Warga di Negara Ini Tolak Jatah Uang 33 Juta Perbulan Dari Pemerintah

Apa jadinya bila kalian di beri uang secara cuma-cuma hingga 33 juta, pasti kalian sangat senang sekali bukan. Hal tersebut ternyata benar-benar terjadi di Negara Swiss! Namun dengan tegas seluruh warga menolak untuk itu, tapi apa ya yang membut semua warga menolaknya ya?

Dikutip dari Indozone, Sebanyak 2.500 Franc atau sekitar 33 Juta per-bulan untuk diberikan kepada masyarakat Swiss secara cuma-cuma. Namun ternyata dengan tegas warga Swiss menolak uang pemberian dari pemerintah tersebut. Alasannya, rencana tersebut hanya menghambur-hamburkan dana anggaran negara saja.

Sebuah petisi yang digagas oleh pemilik sebuah kafe di daerah Basel, Daniel Haeni beserta sahabatnya menunjukkan, sebanyak 76,9 persen warga menyatakan 'tidak' untuk gaji dasar masyarakat di Swiss. Petisi dukungan ini diterapkan dengan sistem demokrasi langsung.

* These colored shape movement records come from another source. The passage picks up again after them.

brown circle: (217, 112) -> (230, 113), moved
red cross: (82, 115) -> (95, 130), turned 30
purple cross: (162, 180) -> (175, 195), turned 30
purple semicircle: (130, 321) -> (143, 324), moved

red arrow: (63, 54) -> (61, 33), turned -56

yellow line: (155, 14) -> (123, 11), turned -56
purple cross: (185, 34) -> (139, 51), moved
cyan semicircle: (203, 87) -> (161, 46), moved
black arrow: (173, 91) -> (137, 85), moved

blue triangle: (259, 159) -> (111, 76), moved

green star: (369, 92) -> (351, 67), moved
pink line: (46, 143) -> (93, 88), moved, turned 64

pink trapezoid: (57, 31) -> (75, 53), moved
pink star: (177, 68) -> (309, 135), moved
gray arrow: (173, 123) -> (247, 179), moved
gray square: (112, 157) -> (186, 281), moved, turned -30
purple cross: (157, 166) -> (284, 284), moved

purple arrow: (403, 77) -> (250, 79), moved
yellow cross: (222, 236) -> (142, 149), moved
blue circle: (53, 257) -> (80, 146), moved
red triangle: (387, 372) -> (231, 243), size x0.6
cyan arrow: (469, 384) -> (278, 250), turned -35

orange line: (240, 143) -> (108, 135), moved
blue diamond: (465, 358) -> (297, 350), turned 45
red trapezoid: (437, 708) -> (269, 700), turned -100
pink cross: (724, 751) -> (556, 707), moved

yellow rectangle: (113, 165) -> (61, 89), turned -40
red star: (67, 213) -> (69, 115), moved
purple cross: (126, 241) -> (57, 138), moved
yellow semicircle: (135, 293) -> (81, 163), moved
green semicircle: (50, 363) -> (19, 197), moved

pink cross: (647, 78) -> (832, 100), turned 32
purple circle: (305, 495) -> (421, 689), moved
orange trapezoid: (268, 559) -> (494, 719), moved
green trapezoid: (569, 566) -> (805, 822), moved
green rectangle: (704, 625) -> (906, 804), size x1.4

Sejak tahun 2013, perdebatan tentang rencana pemerintah tersebut agar memberikan uang kepada warganya sebesar 2.500 franc kepada orang dewasa dan 625 franc atau sekitar Rp 8,5 juta untuk anak yang berusia di bawah 18 tahun per-bulan, mendapat banyak perselisihan dari warga. Gaji tersebut diberikan tanpa syarat sebagai bentuk apresiasi terhadap martabat seorang manusia dan demi meningkatkan kesejahteraan rakyat.

Dikutip dari Reuters, melaporkan orang-orang yang menentang rencana tersebut, selanjutnya membikin petisi dukungan. Hingga kemarin, sudah lebih dari 100 ribu orang menandatangani petisi tersebut. Ide itu pun menuai perhatian dunia dan berujung pada referendum kemarin.

Para penentang, termasuk di dalam pemerintahan Swiss, menegaskan bahwa rencana ini terlalu banyak menghabiskan anggaran negara. Selain itu juga, rencana itu berpotensi melemahkan perekonomian negara. Pemerintah Swiss mengatakan, mereka harus menyediakan 25 miliar franc per-tahunnya untuk menggaji seluruh warga. Hal tersebut pastinya akan memicu kenaikan pajak, pemotongan anggaran, dan merusak ekonomi.

Seorang warga yang berusaha menolak, dia bernama Meleani, mengatakan pemberian uang itu sangatlah membahayakan keuangan negara. "Saya kira itu sangat berbahaya ketika seseorang telah terpenuhi seluruh kebutuhannya, maka seluruh warga sudah tidak merasa bertanggung jawab lagi mengurus orang lain yang tidak dapat memenuhi kebutuhan pribadi," kata Meleanie.

Selain itu juga parlemen juga mengatakan, bahwa gaji cuma-cuma akan mengakibatkan warga Swiss menjadi malas untuk bekerja dan memilih tinggal di rumah. Swiss bukanlah satu-satunya negara yang dirundung perdebatan tentang gaji secara cuma-cuma kepada warganya.
Pemerintah
Negara Finlandia berencana akan menghilangkan seluruh jaminan sosial dan digantikan dengan sejumlah uang tunai sebesar US$10 ribu atau sekitar Rp134 juta untuk semua warga per-tahunnya.